#### PROVIDED MATERIAL

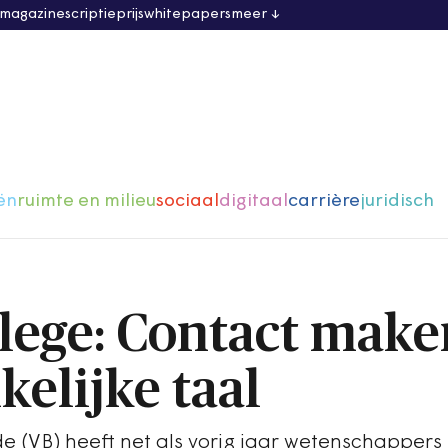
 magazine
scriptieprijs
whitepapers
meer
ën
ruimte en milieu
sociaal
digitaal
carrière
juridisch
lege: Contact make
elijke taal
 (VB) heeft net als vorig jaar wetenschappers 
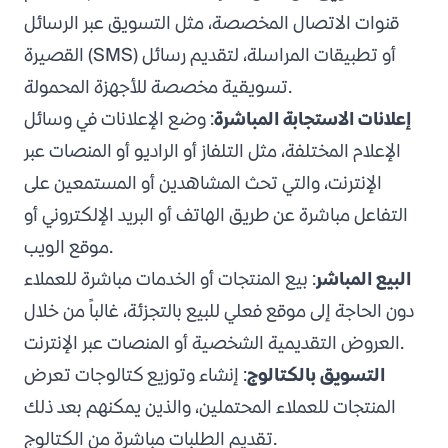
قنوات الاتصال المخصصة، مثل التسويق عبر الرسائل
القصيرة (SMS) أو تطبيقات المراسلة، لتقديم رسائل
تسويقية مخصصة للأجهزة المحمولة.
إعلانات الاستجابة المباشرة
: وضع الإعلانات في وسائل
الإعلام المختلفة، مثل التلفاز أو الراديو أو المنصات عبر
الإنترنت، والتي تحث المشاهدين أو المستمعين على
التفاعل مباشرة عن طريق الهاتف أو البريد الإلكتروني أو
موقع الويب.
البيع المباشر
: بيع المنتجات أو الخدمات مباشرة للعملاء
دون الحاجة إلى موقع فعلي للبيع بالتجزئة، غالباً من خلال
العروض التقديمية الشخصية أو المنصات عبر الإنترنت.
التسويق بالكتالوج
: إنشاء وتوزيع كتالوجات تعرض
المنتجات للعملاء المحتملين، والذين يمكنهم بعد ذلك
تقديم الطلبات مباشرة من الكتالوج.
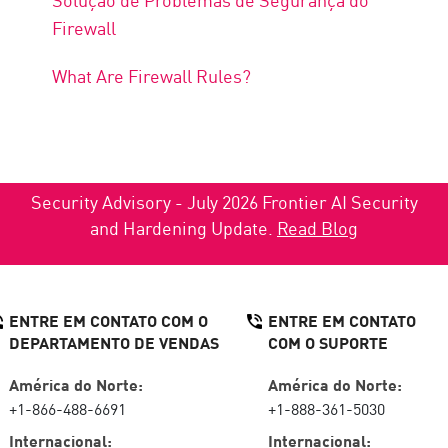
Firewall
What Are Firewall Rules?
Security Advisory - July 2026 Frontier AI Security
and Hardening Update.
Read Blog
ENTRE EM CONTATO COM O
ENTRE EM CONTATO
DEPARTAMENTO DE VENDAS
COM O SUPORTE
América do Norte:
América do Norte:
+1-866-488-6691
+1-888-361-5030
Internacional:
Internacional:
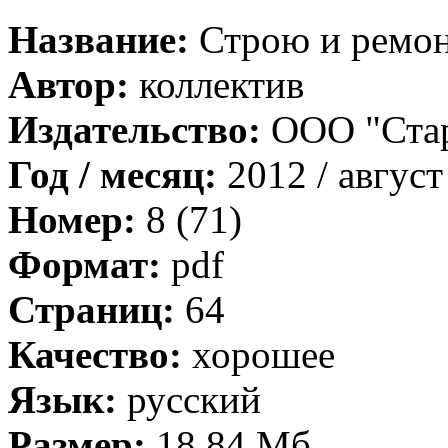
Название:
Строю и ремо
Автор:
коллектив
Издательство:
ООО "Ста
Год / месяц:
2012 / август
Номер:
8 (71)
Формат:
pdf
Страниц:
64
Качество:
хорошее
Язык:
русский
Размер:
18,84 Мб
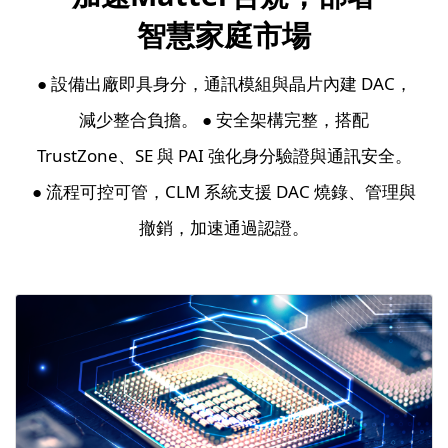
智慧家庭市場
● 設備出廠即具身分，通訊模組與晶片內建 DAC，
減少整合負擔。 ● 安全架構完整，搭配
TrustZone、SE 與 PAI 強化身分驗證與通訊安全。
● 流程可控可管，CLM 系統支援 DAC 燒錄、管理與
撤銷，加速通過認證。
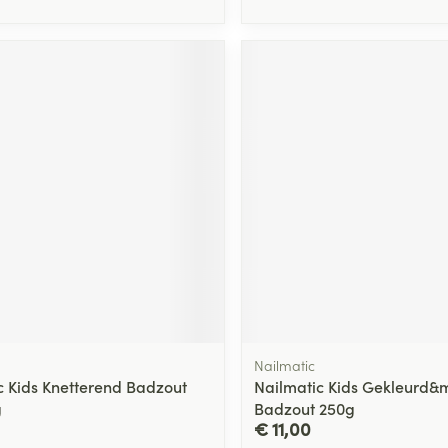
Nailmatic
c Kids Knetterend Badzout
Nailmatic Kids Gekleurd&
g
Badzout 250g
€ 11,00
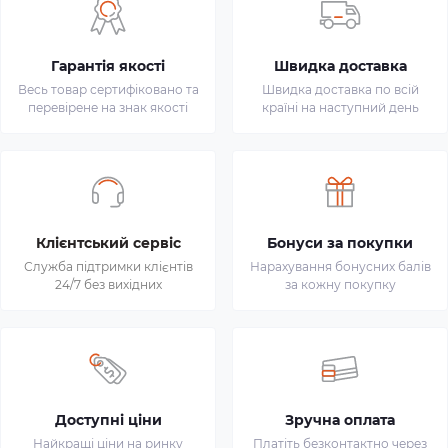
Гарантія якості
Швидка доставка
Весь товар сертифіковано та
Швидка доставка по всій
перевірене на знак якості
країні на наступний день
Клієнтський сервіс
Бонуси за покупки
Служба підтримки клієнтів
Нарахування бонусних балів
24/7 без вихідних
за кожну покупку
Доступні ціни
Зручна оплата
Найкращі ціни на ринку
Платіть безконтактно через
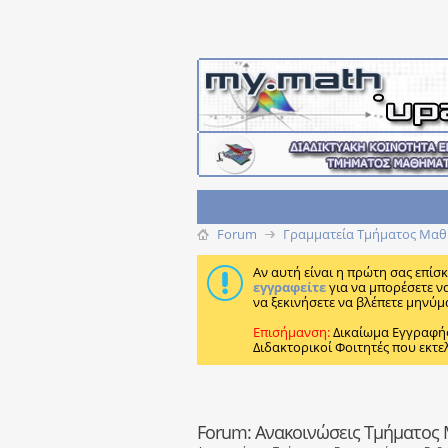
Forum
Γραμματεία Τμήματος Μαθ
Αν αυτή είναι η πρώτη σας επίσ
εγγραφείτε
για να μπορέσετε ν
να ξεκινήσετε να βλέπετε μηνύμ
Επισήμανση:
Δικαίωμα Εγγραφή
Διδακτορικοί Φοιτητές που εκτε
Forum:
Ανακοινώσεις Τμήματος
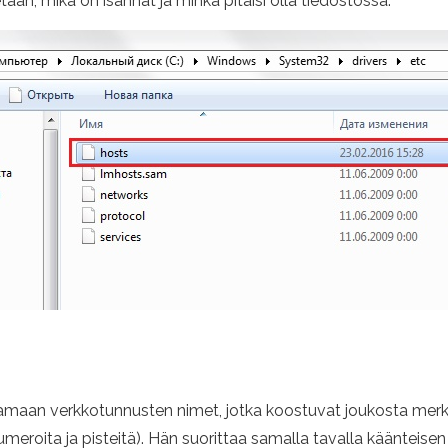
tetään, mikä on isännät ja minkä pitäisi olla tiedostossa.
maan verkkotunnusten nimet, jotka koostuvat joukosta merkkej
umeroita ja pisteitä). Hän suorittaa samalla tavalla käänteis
--
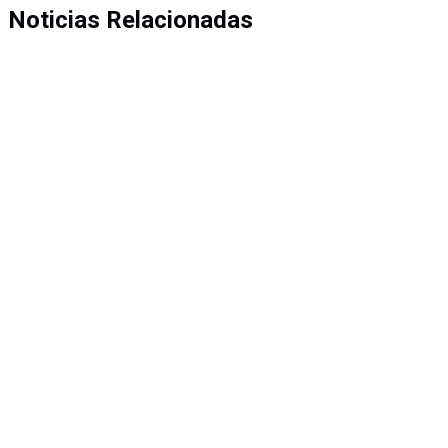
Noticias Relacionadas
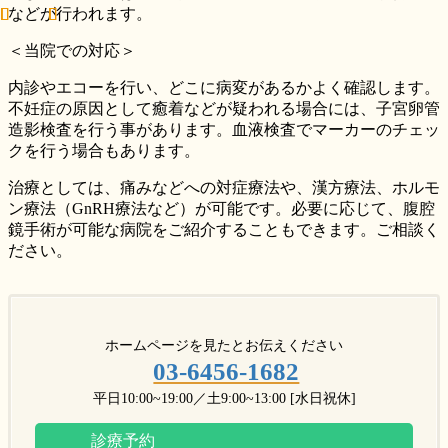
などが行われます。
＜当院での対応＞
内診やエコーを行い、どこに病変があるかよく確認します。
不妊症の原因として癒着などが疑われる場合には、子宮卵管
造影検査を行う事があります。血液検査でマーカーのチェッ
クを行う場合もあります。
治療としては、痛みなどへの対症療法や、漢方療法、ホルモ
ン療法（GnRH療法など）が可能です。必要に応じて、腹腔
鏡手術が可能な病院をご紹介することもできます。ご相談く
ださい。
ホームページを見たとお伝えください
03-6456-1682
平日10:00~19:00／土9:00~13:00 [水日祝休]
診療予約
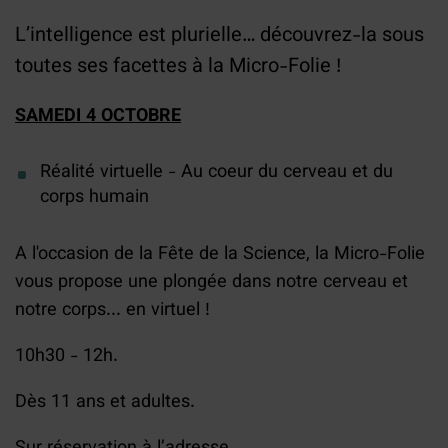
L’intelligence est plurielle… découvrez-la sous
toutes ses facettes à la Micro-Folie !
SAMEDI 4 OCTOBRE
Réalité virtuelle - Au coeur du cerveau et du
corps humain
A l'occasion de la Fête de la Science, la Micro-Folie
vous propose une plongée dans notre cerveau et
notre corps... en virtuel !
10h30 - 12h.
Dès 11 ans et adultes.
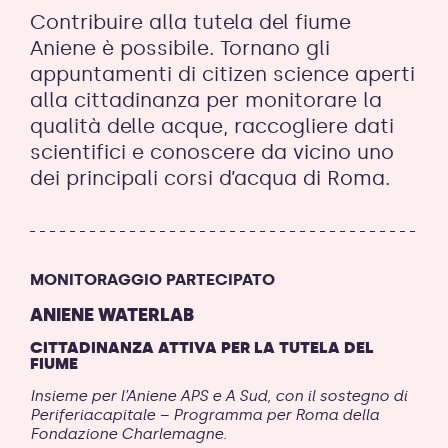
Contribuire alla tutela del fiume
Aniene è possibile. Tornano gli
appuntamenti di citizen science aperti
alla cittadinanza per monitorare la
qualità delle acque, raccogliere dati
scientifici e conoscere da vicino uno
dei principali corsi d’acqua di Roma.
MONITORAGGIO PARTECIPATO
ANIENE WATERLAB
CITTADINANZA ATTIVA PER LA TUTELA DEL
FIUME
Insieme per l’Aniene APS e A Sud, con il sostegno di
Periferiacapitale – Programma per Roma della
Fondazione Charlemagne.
* * *
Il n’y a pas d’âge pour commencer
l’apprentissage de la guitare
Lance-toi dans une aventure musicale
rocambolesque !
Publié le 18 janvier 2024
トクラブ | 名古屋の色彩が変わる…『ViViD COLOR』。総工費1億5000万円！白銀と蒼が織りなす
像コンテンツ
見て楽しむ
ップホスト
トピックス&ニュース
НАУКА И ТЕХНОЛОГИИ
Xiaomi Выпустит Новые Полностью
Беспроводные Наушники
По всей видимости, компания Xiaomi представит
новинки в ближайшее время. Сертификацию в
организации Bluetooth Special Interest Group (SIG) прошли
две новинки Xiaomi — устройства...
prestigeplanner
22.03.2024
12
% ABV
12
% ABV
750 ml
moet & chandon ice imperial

#### INSTRUCTIONS TO FOLLOW
In the data above, which lines lie between the line with "Il n’y a pas d’âge pour commencer" and the line with "moet & chandon ice imperial", inclusive? Print those lines exactly and nothing else.

#### EXERCISE OUTPUT
Il n’y a pas d’âge pour commencer
l’apprentissage de la guitare
Lance-toi dans une aventure musicale
rocambolesque !
Publié le 18 janvier 2024
トクラブ | 名古屋の色彩が変わる…『ViViD COLOR』。総工費1億5000万円！白銀と蒼が織りなす
像コンテンツ
見て楽しむ
ップホスト
トピックス&ニュース
НАУКА И ТЕХНОЛОГИИ
Xiaomi Выпустит Новые Полностью
Беспроводные Наушники
По всей видимости, компания Xiaomi представит
новинки в ближайшее время. Сертификацию в
организации Bluetooth Special Interest Group (SIG) прошли
две новинки Xiaomi — устройства...
prestigeplanner
22.03.2024
12
% ABV
12
% ABV
750 ml
moet & chandon ice imperial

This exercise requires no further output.